To gain context that a category of APT is predominantly operating in your sector provides better insight into the purpose for your overall security programme, it can guide decision making at the highest level. However, security engineers and operations teams also benefit from these strategic viewpoints, since engineering threat models are based on the strategic viewpoint, but the details of the techniques and attack patterns are better aligned to specific contextual controls (thus allowing security architects to devise appropriate control mechanisms and tests).
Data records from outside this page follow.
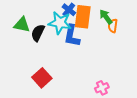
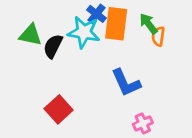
blue L-shape: (72, 36) -> (126, 83), moved, turned -35

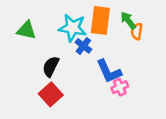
blue cross: (96, 14) -> (83, 46), moved
black semicircle: (53, 46) -> (51, 66), moved
pink cross: (143, 123) -> (120, 87), moved

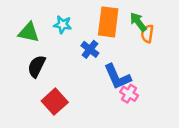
cyan star: (73, 28) -> (63, 25), moved, size x0.6
black semicircle: (51, 66) -> (36, 66), moved
pink cross: (120, 87) -> (129, 94), turned -35

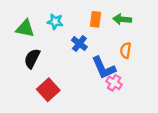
orange rectangle: (108, 22) -> (96, 19), size x0.6
green arrow: (138, 22) -> (122, 19), turned -48
orange semicircle: (147, 34) -> (126, 50), moved

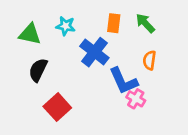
green arrow: (122, 19) -> (145, 23), turned 42
blue cross: (79, 44) -> (94, 52), size x1.5

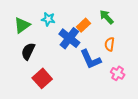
orange rectangle: (114, 23) -> (83, 25), moved, turned 40
green triangle: (30, 34) -> (22, 25), turned -48
pink cross: (136, 99) -> (118, 73), moved

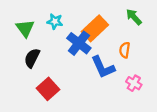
green arrow: (107, 17) -> (134, 17), moved
green triangle: (22, 25) -> (25, 28), turned -30
orange rectangle: (83, 25) -> (95, 28), size x1.6

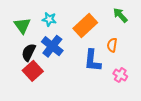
blue cross: (79, 43) -> (52, 46), moved
blue L-shape: (103, 67) -> (92, 61), turned 30
red square: (48, 89) -> (33, 71), moved

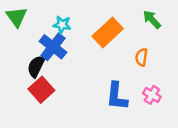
green triangle: (22, 26) -> (17, 17), moved
blue cross: (52, 46) -> (53, 47), moved
blue L-shape: (92, 61) -> (117, 96), moved

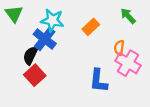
cyan star: (62, 25) -> (52, 20), size x1.5
orange rectangle: (108, 32) -> (91, 27), size x0.7
pink cross: (152, 95) -> (128, 63), moved, size x1.6

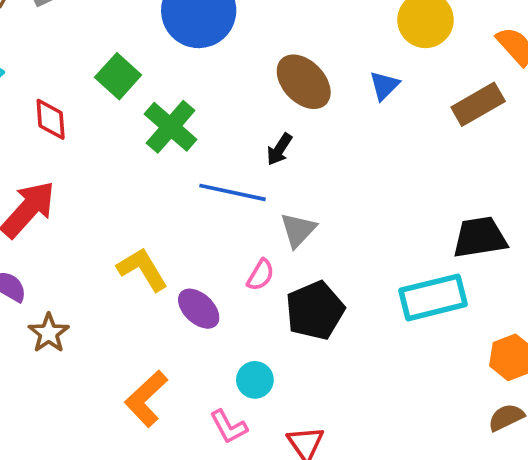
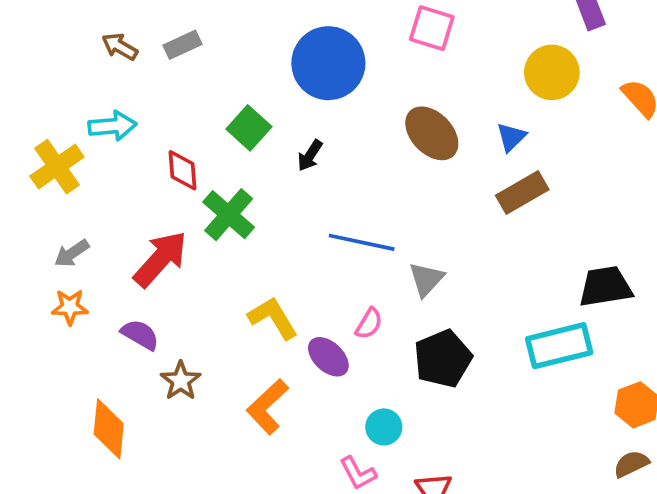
brown rectangle: (478, 104) -> (522, 192), moved
green cross: (171, 127) -> (229, 215), moved
black arrow: (279, 149) -> (310, 156), moved
pink semicircle: (261, 275) -> (369, 324), moved
orange L-shape: (146, 399) -> (267, 407), moved

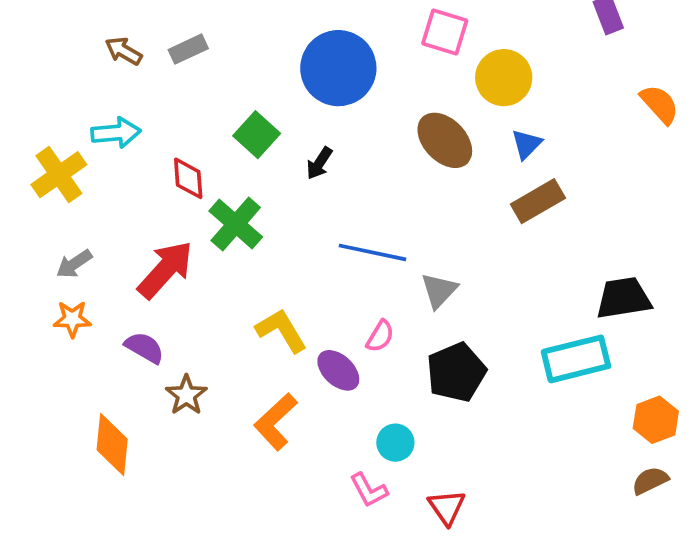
yellow circle: (552, 72) -> (504, 78), moved

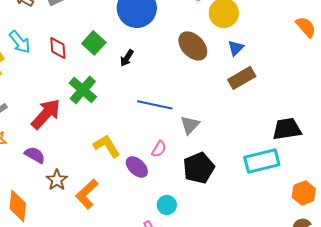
cyan arrow: (116, 133) -> (20, 42), turned 55
red diamond: (188, 178) -> (58, 48), moved
orange L-shape: (276, 422) -> (87, 194), moved

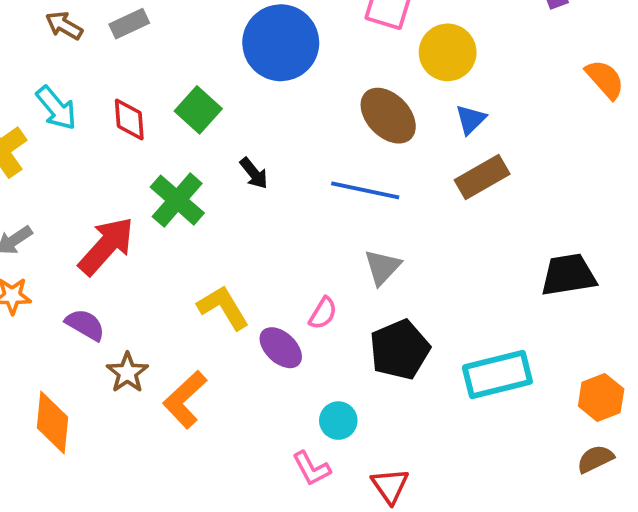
black arrow: (127, 58) -> (254, 173), moved, turned -72
blue line: (155, 105) -> (365, 190), moved
cyan rectangle: (262, 161) -> (497, 375), moved

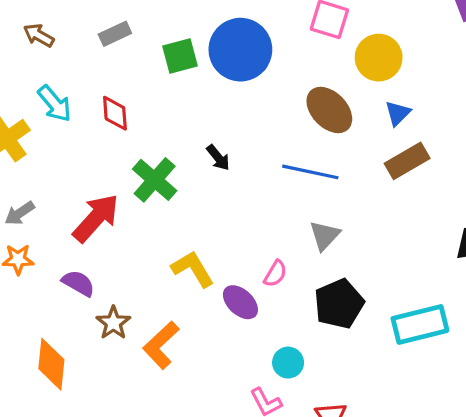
brown arrow: (64, 25) -> (39, 35), moved
green square: (198, 110) -> (180, 56), moved, turned 33

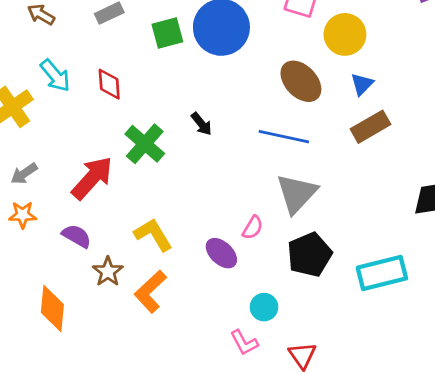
gray triangle: (325, 235) -> (297, 193), size x1.5
yellow L-shape: (193, 269) -> (153, 235), moved

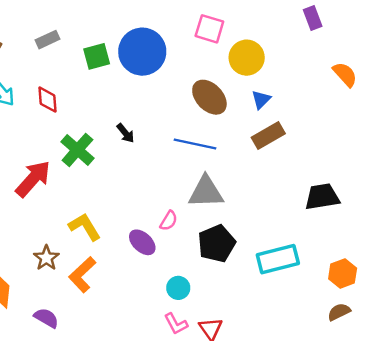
gray triangle: (297, 193) -> (206, 192), turned 45
purple semicircle: (77, 236) -> (46, 318), moved
pink L-shape: (244, 343) -> (176, 324), moved

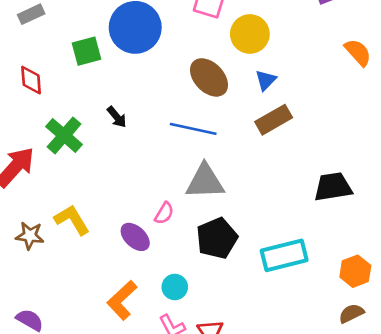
green square: (97, 56) -> (86, 51), moved
brown star: (46, 258) -> (30, 236), moved, turned -30
orange L-shape: (82, 275) -> (122, 300), moved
At the operational level, the SOC team uses the model of specific, realistic threats detailed in the ATT&CK framework, with lists of tools and software to understand how those attacks manifest and figure out how they would use their monitoring systems to detect and respond to attacks.
Adopt MITRE ATT&CK into your business
The MITRE ATT&CK Framework is an extremely helpful tool in the creation of threat models for organisations to use at all levels of their business operations, from the boardroom to the SOC. Why not give your Board the benefit of strategic threat models to help them understand the prevailing threats your business faces, as well as providing your SOC team with detailed operational threat models to build use cases and monitoring rules for specific threats.